Artikel aus unserer Elternzeitschrift „baby info“ 01/2019


Kleines Geburts-Glossar

Vorderwandplazenta – Plazenta an der vorderen Bauchwand

Akupressur durch die Moxazigarre – Getrockneter, glimmender Beifuss wird hierbei eingesetzt. Dieser soll durch die Stimulation bestimmter Punkte und Meridiane die Gebärmuttermuskulatur anregen und das Kind somit auf sanfte Art und Weise animieren, sich in die Schädellage zu drehen.

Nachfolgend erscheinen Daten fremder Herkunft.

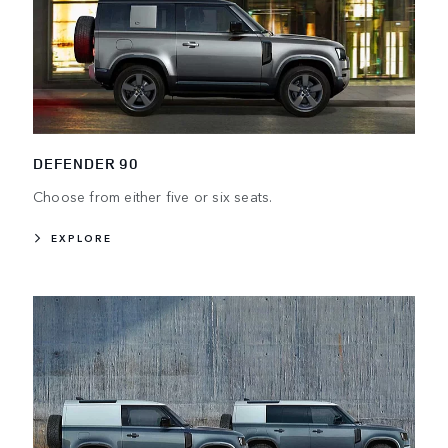
DEFENDER 90
Choose from either five or six seats.
EXPLORE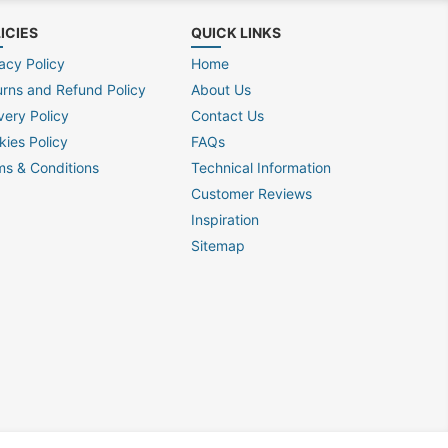
ICIES
QUICK LINKS
acy Policy
Home
urns and Refund Policy
About Us
very Policy
Contact Us
kies Policy
FAQs
ms & Conditions
Technical Information
Customer Reviews
Inspiration
Sitemap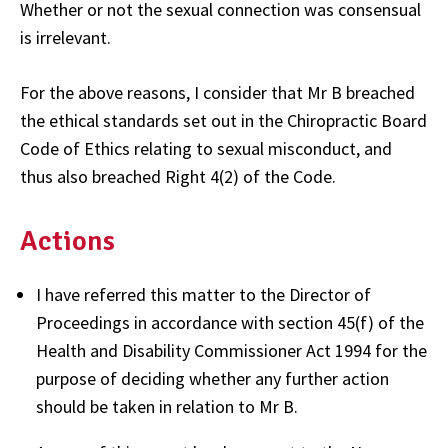
Whether or not the sexual connection was consensual
is irrelevant.
For the above reasons, I consider that Mr B breached
the ethical standards set out in the Chiropractic Board
Code of Ethics relating to sexual misconduct, and
thus also breached Right 4(2) of the Code.
Actions
I have referred this matter to the Director of
Proceedings in accordance with section 45(f) of the
Health and Disability Commissioner Act 1994 for the
purpose of deciding whether any further action
should be taken in relation to Mr B.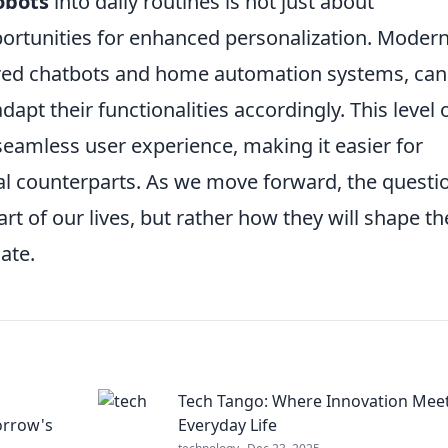
obots
into daily routines is not just about
portunities for enhanced personalization. Moder
wered chatbots and home automation systems, can
apt their functionalities accordingly. This level 
seamless user experience, making it easier for
tal counterparts. As we move forward, the questi
art of our lives, but rather how they will shape th
ate.
Tech Tango: Where Innovation Mee
orrow's
Everyday Life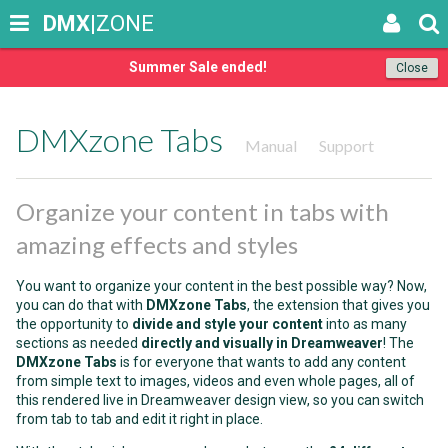
DMX
|ZONE
Summer Sale ended!
Close
DMXzone Tabs
Manual
Support
Organize your content in tabs with
amazing effects and styles
You want to organize your content in the best possible way? Now,
you can do that with
DMXzone Tabs
, the extension that gives you
the opportunity to
divide and style your content
into as many
sections as needed
directly and visually in Dreamweaver
! The
DMXzone Tabs
is for everyone that wants to add any content
from simple text to images, videos and even whole pages, all of
this rendered live in Dreamweaver design view, so you can switch
from tab to tab and edit it right in place.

Misodel Tampon – ein flacher Tampon, der in die Scheide eingelegt wird; der vordere Teil enthält den Wirkstoff Prostaglandin; dieser soll den Muttermund weicher machen und so die Geburt einleiten.

Vierfüßlerstand – in dieser Position haben nur die Knie, Schienbeine, Füße und Hände Bodenkontakt. Man stützt sich mit beiden Händen auf dem Boden ab und verteilt sein Körpergewicht somit gleichmässig auf diese vier Punkte.

Mekonium – der erste Stuhlgang eines Neugeborenen; er ist dunkel, geruchslos und zähflüssig und wird oftmals als Kindspech bezeichnet.

Kristeller Handgrif – während der Wehen wird durch einen Geburtshelfer von außen Druck auf den oberen Teil der Gebärmutter ausgeübt; dadurch soll die Austreibung des Kindes unterstützt werden. Sachgemäß ausgeführt, ist diese Hilfestellung unter der Geburt nicht schmerzhaft.